Film Review – The Fighter

The Fighter (M)

Directed by: David O. Russell

Starring: Mark Wahlberg, Christian Bale, Amy Adams, Melissa Leo

Four stars

Review by: Julian Wright

I am usually cautious of films that claim to be based on a true story or inspired by real events. Particularly the sport-themed ones. Did the down and out sport hero really overcome all the odds to put his career back into full swing and achieve his goals to the uproarious and tearful applause of his friends, family and spectators? Freeze frame, cue fade out and roll credits. Or is it just scripted that way for dramatic effect? When broken down, they are usually as factual as The Wizard of Oz.
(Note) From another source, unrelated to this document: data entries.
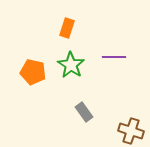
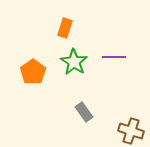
orange rectangle: moved 2 px left
green star: moved 3 px right, 3 px up
orange pentagon: rotated 25 degrees clockwise
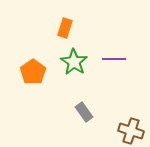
purple line: moved 2 px down
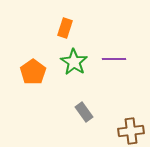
brown cross: rotated 25 degrees counterclockwise
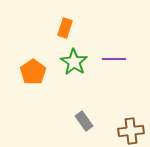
gray rectangle: moved 9 px down
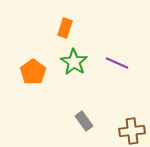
purple line: moved 3 px right, 4 px down; rotated 25 degrees clockwise
brown cross: moved 1 px right
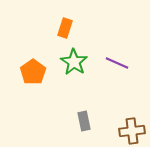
gray rectangle: rotated 24 degrees clockwise
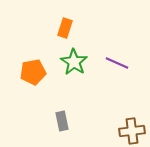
orange pentagon: rotated 25 degrees clockwise
gray rectangle: moved 22 px left
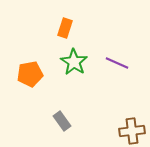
orange pentagon: moved 3 px left, 2 px down
gray rectangle: rotated 24 degrees counterclockwise
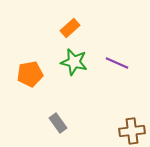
orange rectangle: moved 5 px right; rotated 30 degrees clockwise
green star: rotated 20 degrees counterclockwise
gray rectangle: moved 4 px left, 2 px down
The ones that get my attention are the ones that depict the events realistically whether or not they have been tweaked for the film. In other hands, The Fighter could have suffered a sport-TV-movie-of-the week fate. Made by other filmmakers, the story of boxing brothers, one a drug addict, the other an up and comer in his older brother’s shadow could have been altered so that the drug addict bowed to applause in the tear jerking climax.

Director David O. Russell may have a few cliches on his hands but the story unravels in a realistic way, with genuine locations and spot on performances adding to the authenticity. Decisions aren’t always easy to make here, no one emerges from a fight without a scratch and family bonds are hard to break.
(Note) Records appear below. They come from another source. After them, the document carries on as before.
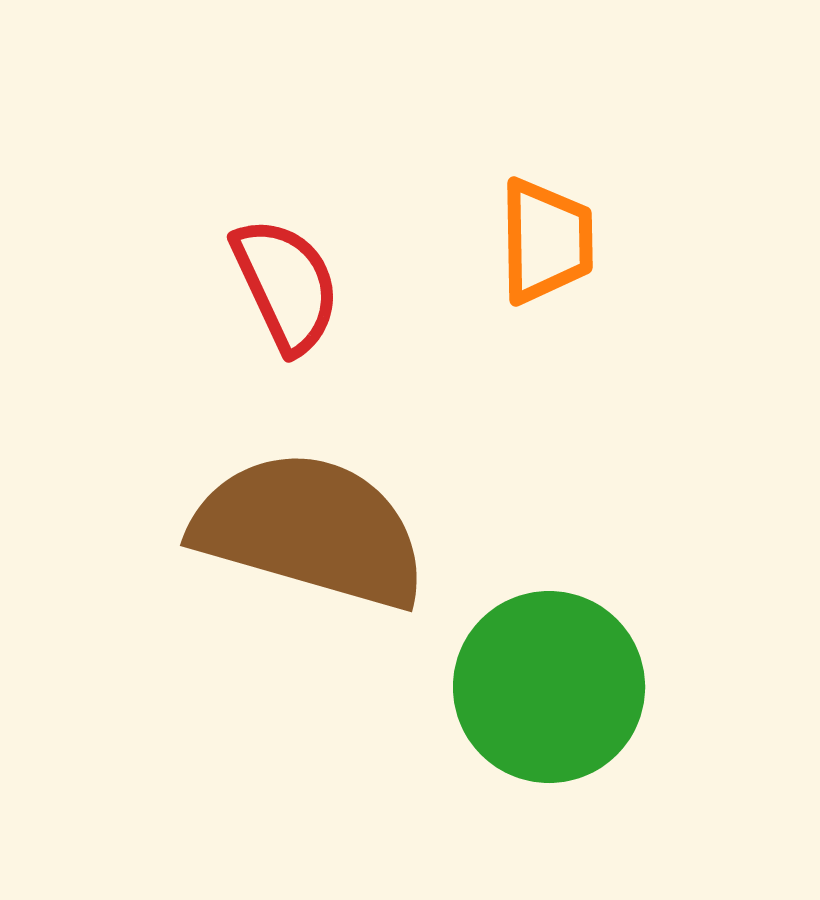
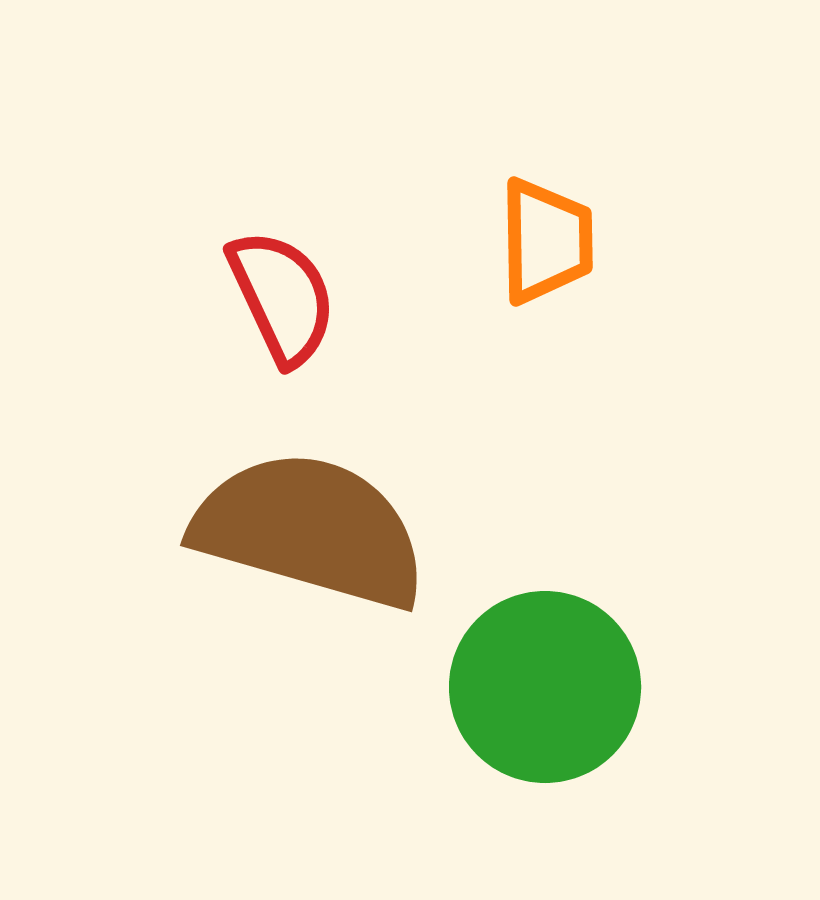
red semicircle: moved 4 px left, 12 px down
green circle: moved 4 px left
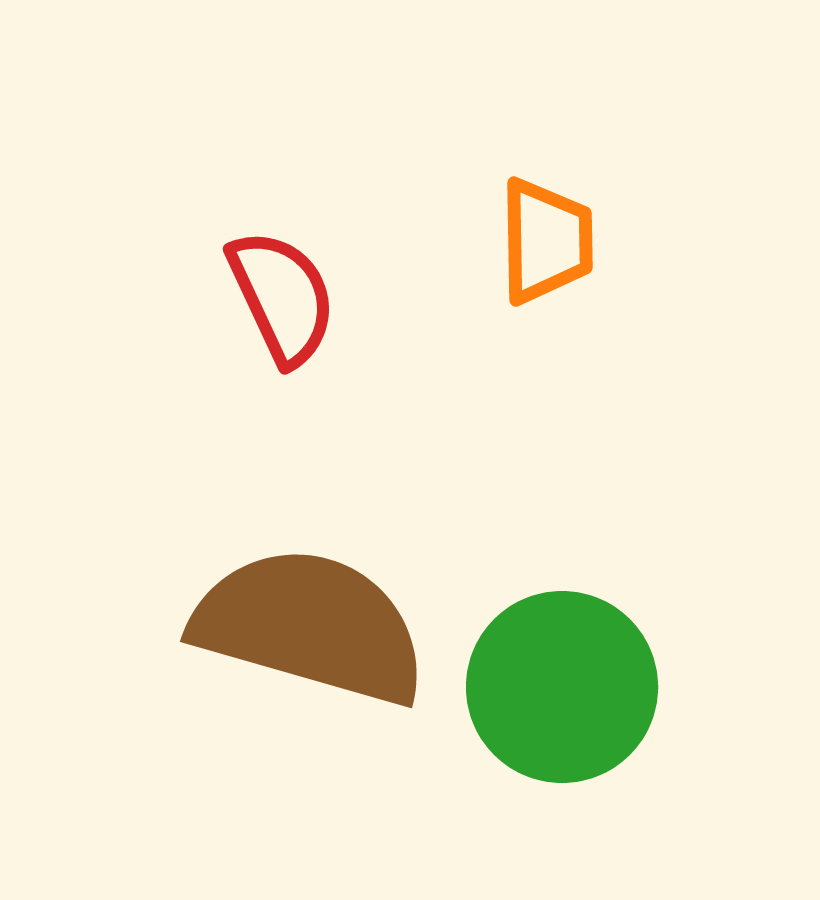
brown semicircle: moved 96 px down
green circle: moved 17 px right
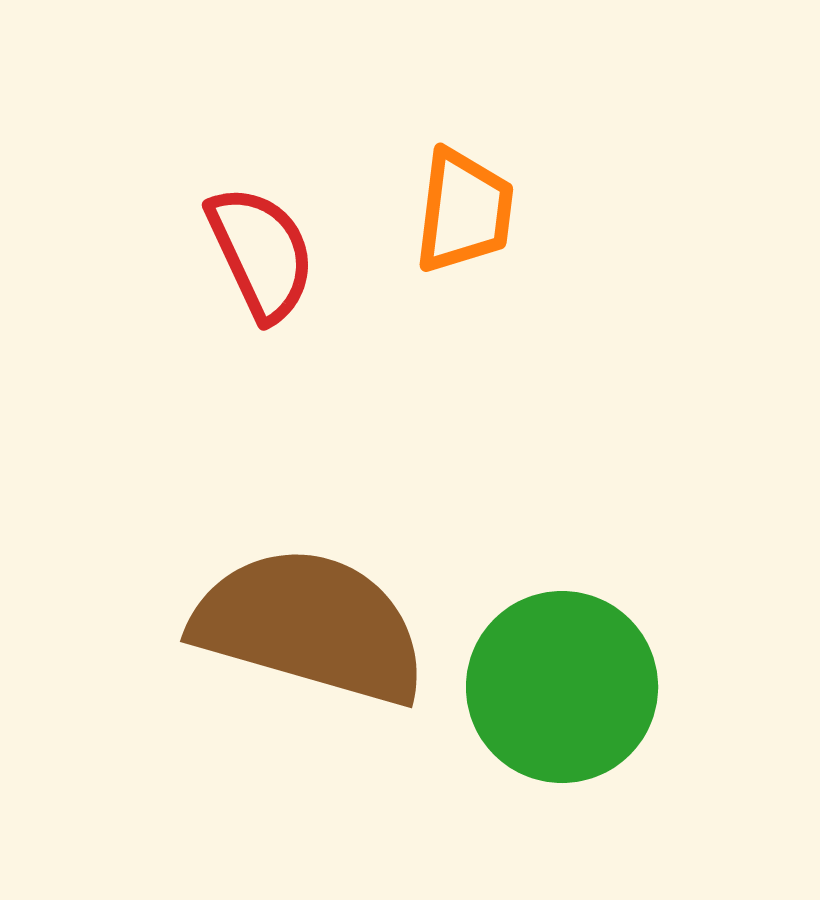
orange trapezoid: moved 82 px left, 30 px up; rotated 8 degrees clockwise
red semicircle: moved 21 px left, 44 px up
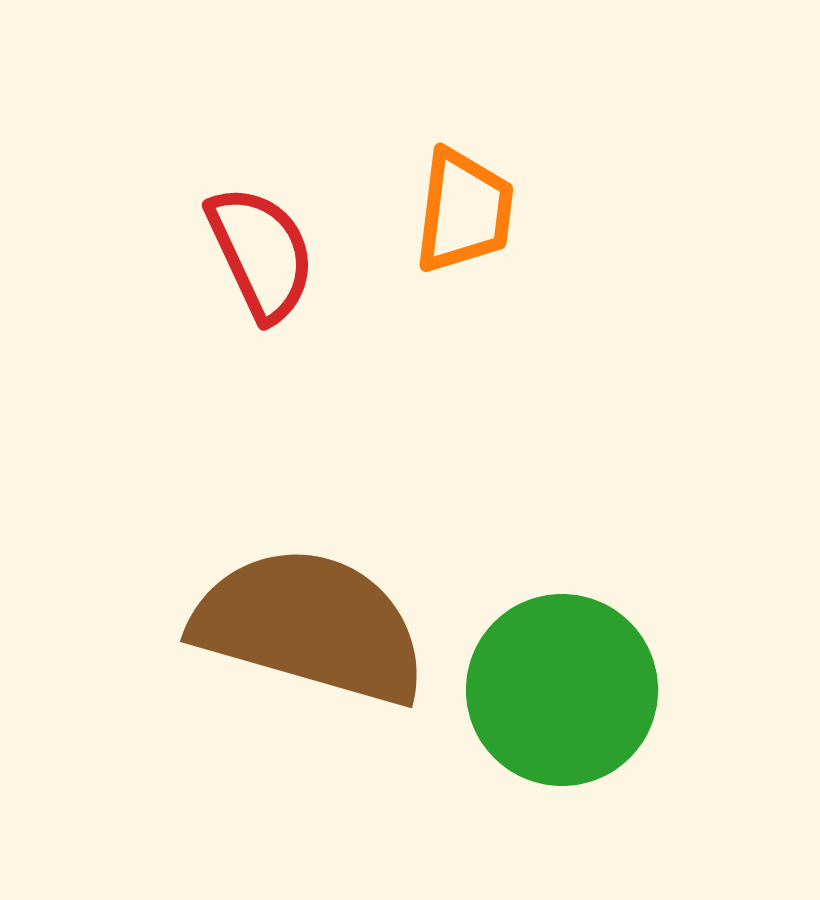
green circle: moved 3 px down
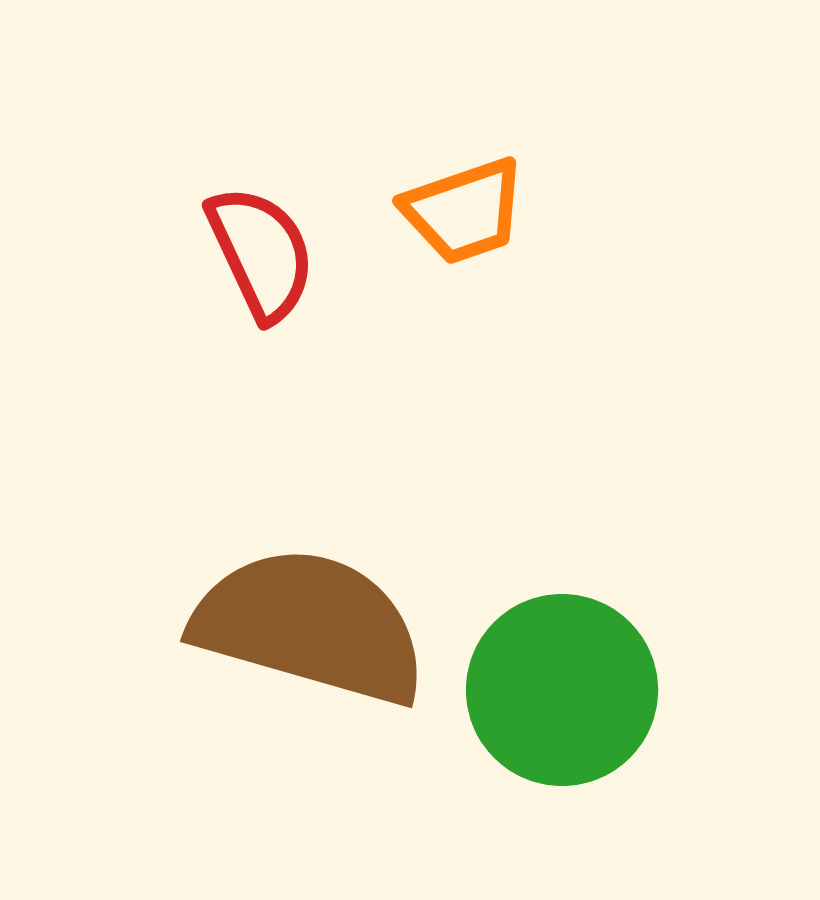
orange trapezoid: rotated 64 degrees clockwise
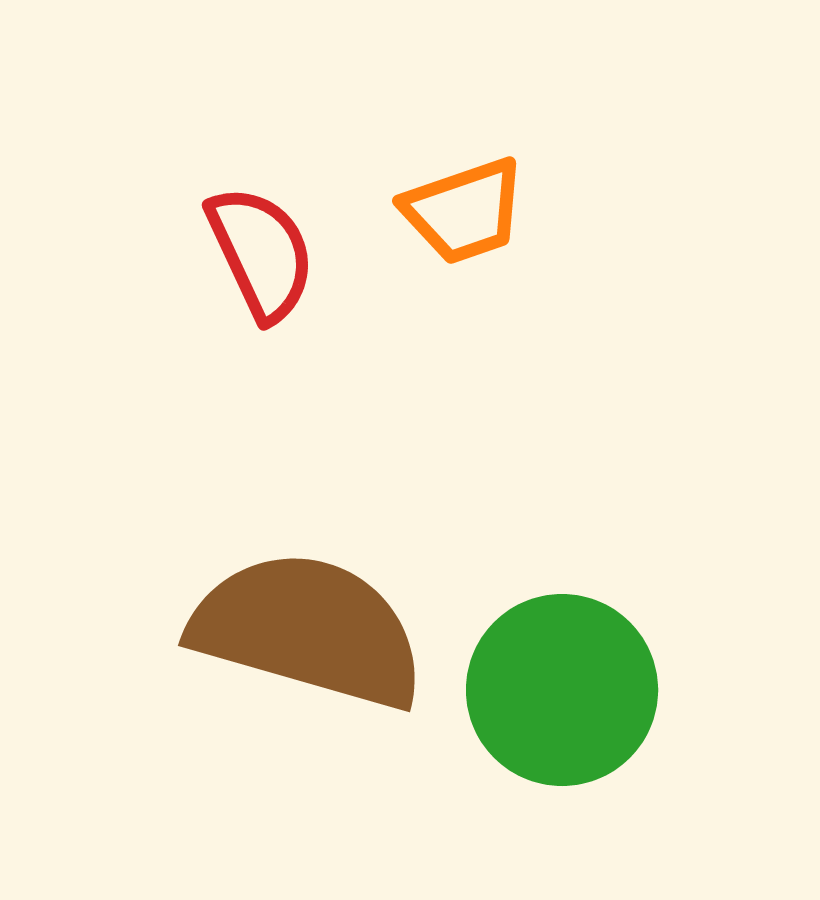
brown semicircle: moved 2 px left, 4 px down
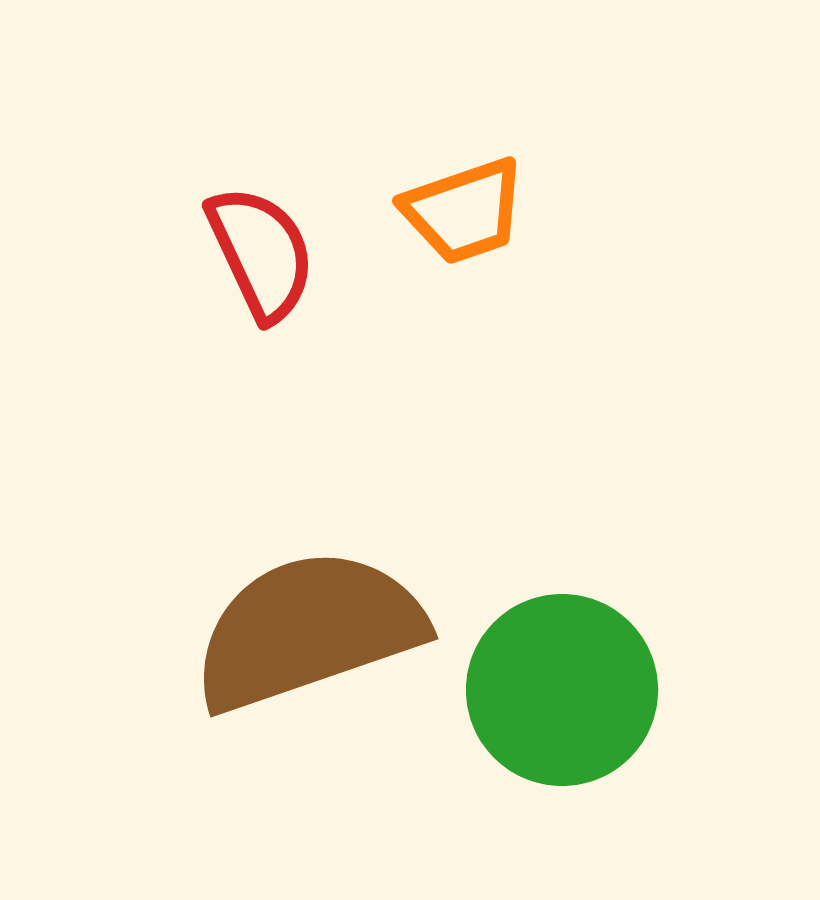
brown semicircle: rotated 35 degrees counterclockwise
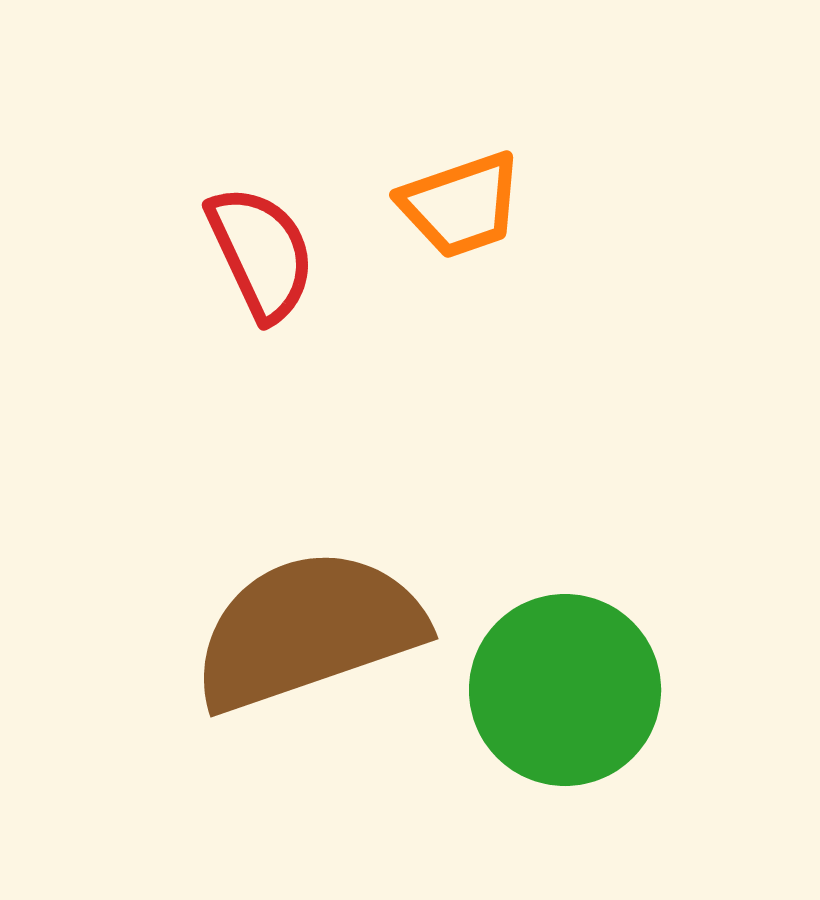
orange trapezoid: moved 3 px left, 6 px up
green circle: moved 3 px right
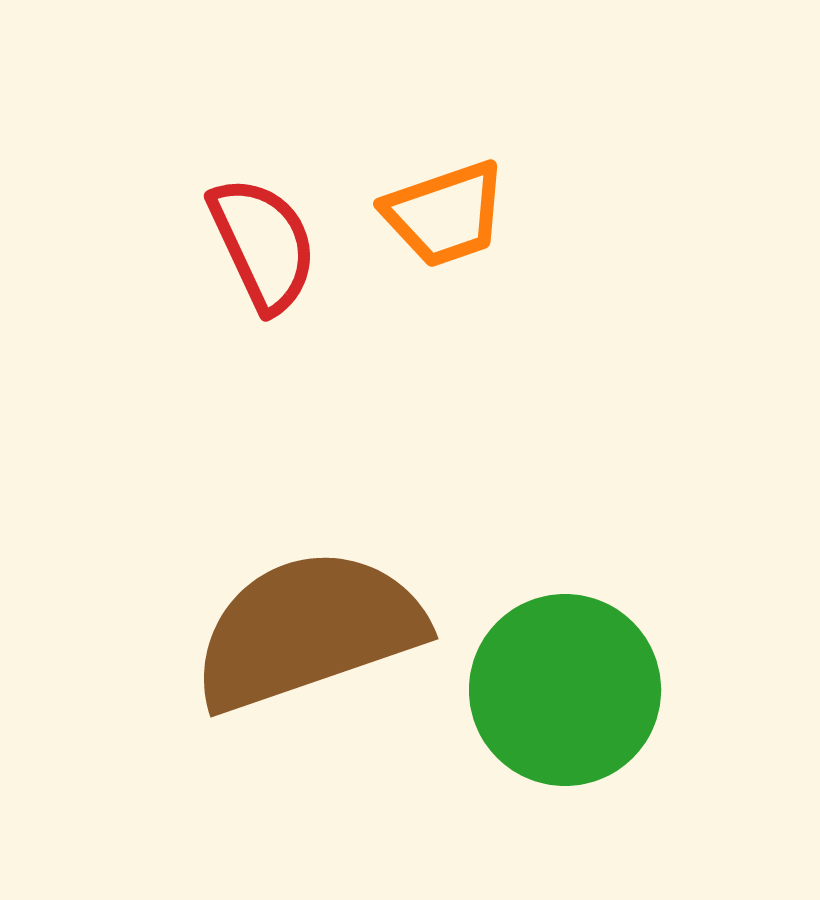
orange trapezoid: moved 16 px left, 9 px down
red semicircle: moved 2 px right, 9 px up
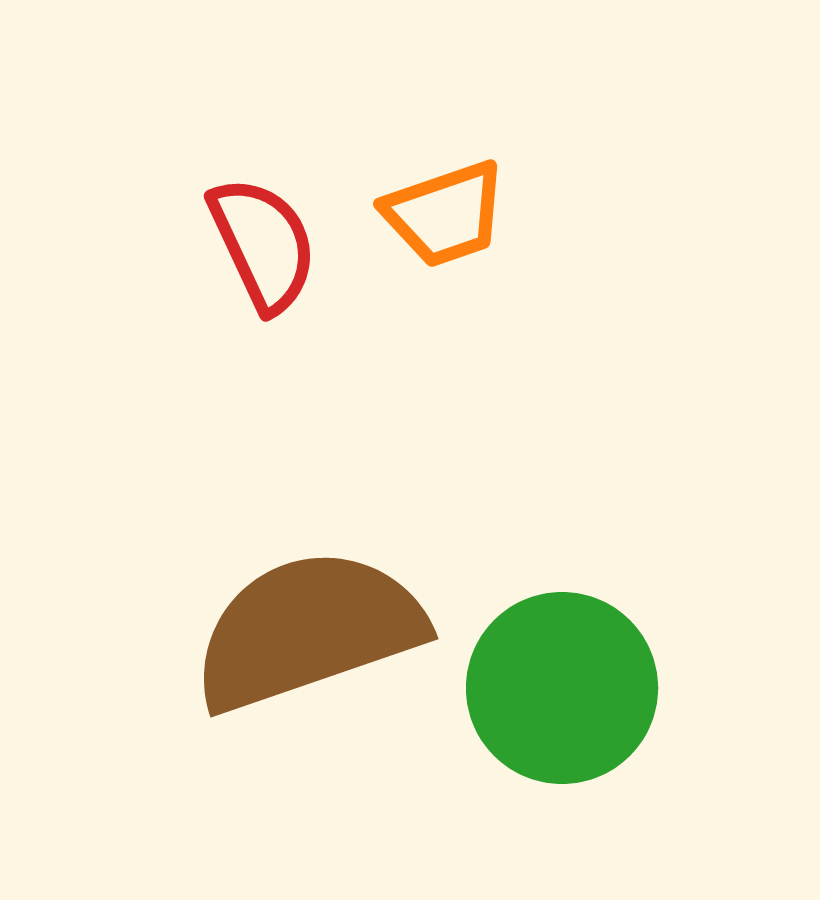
green circle: moved 3 px left, 2 px up
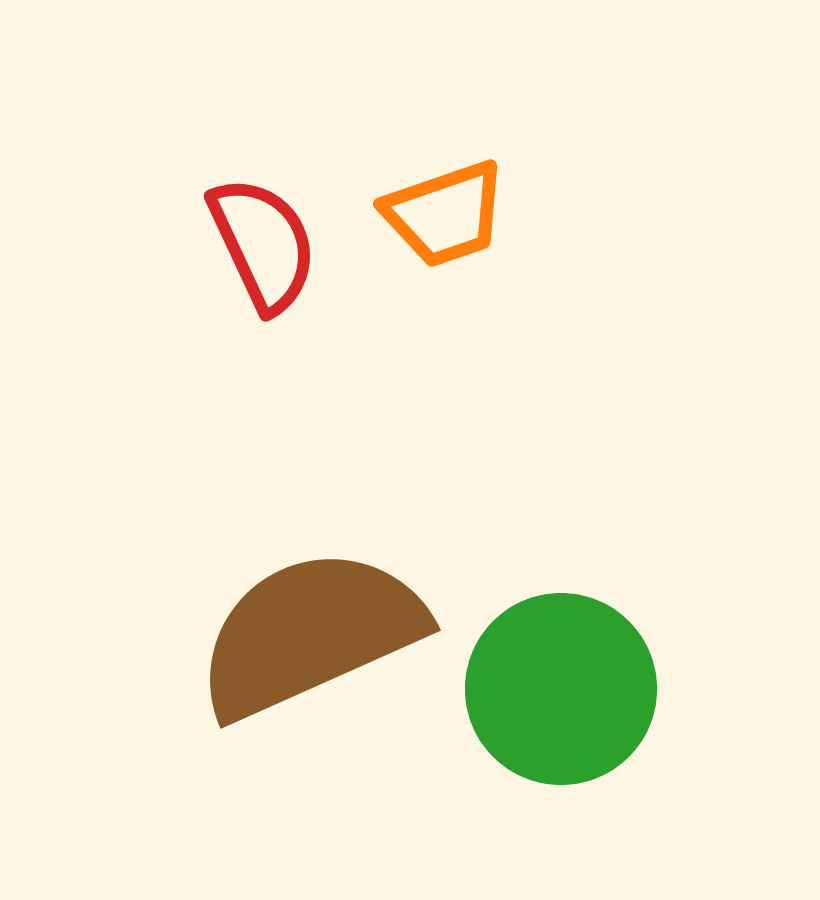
brown semicircle: moved 2 px right, 3 px down; rotated 5 degrees counterclockwise
green circle: moved 1 px left, 1 px down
In Massachusetts in 1993,washed up boxer Dicky Eklund (Christian Bale) still clings to his local legend status while choosing a life of hard drugs and bad company. His up and coming half brother Mickey Ward (Mark Wahlberg) enjoys a few rounds in the ring but his full potential is not realised because his manager mother Alice Ward (Melissa Leo) keeps pairing him with the wrong competitors. Between his overbearing mother and unreliable trainer brother, Micky finds it hard to control his own career and finds it floundering.

When Micky meets college drop out and bar waitress Charlene Fleming (Amy Adams), she gives him the support and confidence to take the reins in his career, a move that creates palpable tension within the tight knit family that includes seven trashy sisters. Micky must struggle with alienating his family for the sake of his career without actually cutting them off completely.

The tension-filled scenes between Leo and Adams threaten to hijack the focus from the brothers. They are certainly some of the more entertaining scenes as they offer the audience the chance for a nervous giggle or two. But this is what sets the film apart; it focuses on more than one character and the dynamics in more than one relationship.

Russell’s hand held camera work gives it a documentary-like feel and so does Bale’s commitment to his role. Bale not only acts the role but looks it as a drug addict. He has dropped a dangerous number of kilos again for his work (remember how eerily skeletal he was in The Jacket?).

I still have not warmed to Wahlberg as a dramatic actor. As solid as he is here, he is outshone by his fellow cast members. Bale draws focus anytime he is on screen with his showy shenanigans (he is often cartoonish), but Leo ‘s characterisation goes much deeper than her tragic out of date costumes and even Adams offers a glimmer of insight into a supporting role.

But every time Wahlberg’s voice lowers to resemble a 12-year-old girl’s, my skin crawls. It seems he can only play tough as nails, hard edged cops or sooky, mopey guys with no in between. The Fighter is still an impressive feature that side-steps most cliches and knocks other sport movies out of the ring.